Wednesday, September 30th, ISSUE is pleased to stream a performance from Heroes Are Gang Leaders, literary free jazz ensemble of writers, artists and musicians as a part of the 2020 Brooklyn Book Festival. Featuring an expansive fourteen member band, the performance features the full group’s line up as well as multiple embedded solos and ensemble formations of the group’s various members. Heroes Are Gang Leaders was founded in 2014 by poet, photographer and professor Thomas Sayers Ellis and saxophonist James Brandon Lewis as a tribute to the late poet, activist and Jazz Critic Amiri Baraka. For this stream, the ensemble includes Melanie Dyer, Luke Stewart, Randall Horton, Alexis Marcelo, Bonita Lee Penn, Nettie Chickering, Arin Maya Lawrence, Devin Brahja Waldman, Brandon Moses, Tcheser Holmes, and guests Patrick Holmes and Miriam Parker.

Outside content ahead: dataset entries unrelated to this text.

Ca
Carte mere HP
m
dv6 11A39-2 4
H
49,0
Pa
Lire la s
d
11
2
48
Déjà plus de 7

The performance will take place at ISSUE’s 22 Boerum Theater and will be followed by a discussion moderated by Thomas Sayers Ellis featuring panelists: James Brandon Lewis, Melanie Dyer, Randall Horton, Bonita Lee Penn. The conversation titled "The Freedom Reform Forms of Performance" focuses on the ways in which the boundaries between units of sound and units of meaning are eliminated in order to create Improvisational Literature.

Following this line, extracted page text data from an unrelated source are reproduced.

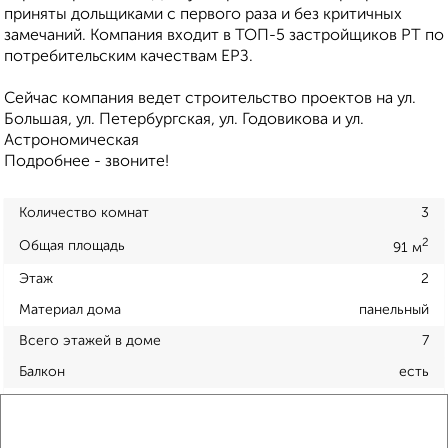
приняты дольщиками с первого раза и без критичных
замечаний. Компания входит в ТОП-5 застройщиков РТ по
потребительским качествам ЕРЗ.
Сейчас компания ведет строительство проектов на ул.
Большая, ул. Петербургская, ул. Годовикова и ул.
Астрономическая
Подробнее - звоните!
Количество комнат
3
2
Общая площадь
91 м
Этаж
2
Материал дома
панельный
Всего этажей в доме
7
Балкон
есть
Год постройки дома
нет данных
Ремонт
обычный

The concert features solo performances, duets, trios, quartets, dance and poetry by the members of Heroes Are Gang Leaders, winners of the 2018 American Book Award for Oral Literature, culminating in a full band performance and celebration of the new CD, Artificial Happiness Button (Ropeadope Records 2020). Once described as “Parliament Funkadelic playing the Archie Shepp Songbook,” HAGL is a Literary Jazz Band comprised of poets, professors, musicians and artists known for recontextualizing the content of works by literary figures such as Amiri Baraka, Bob Kaufman, Gwendolyn Brooks, Ntozake Shange, Etheridge Knight into original homages and performances that highlight the ever-growing possibilities within the literary work while infusing it with their own brand of patterned, wild, and Free Jazz.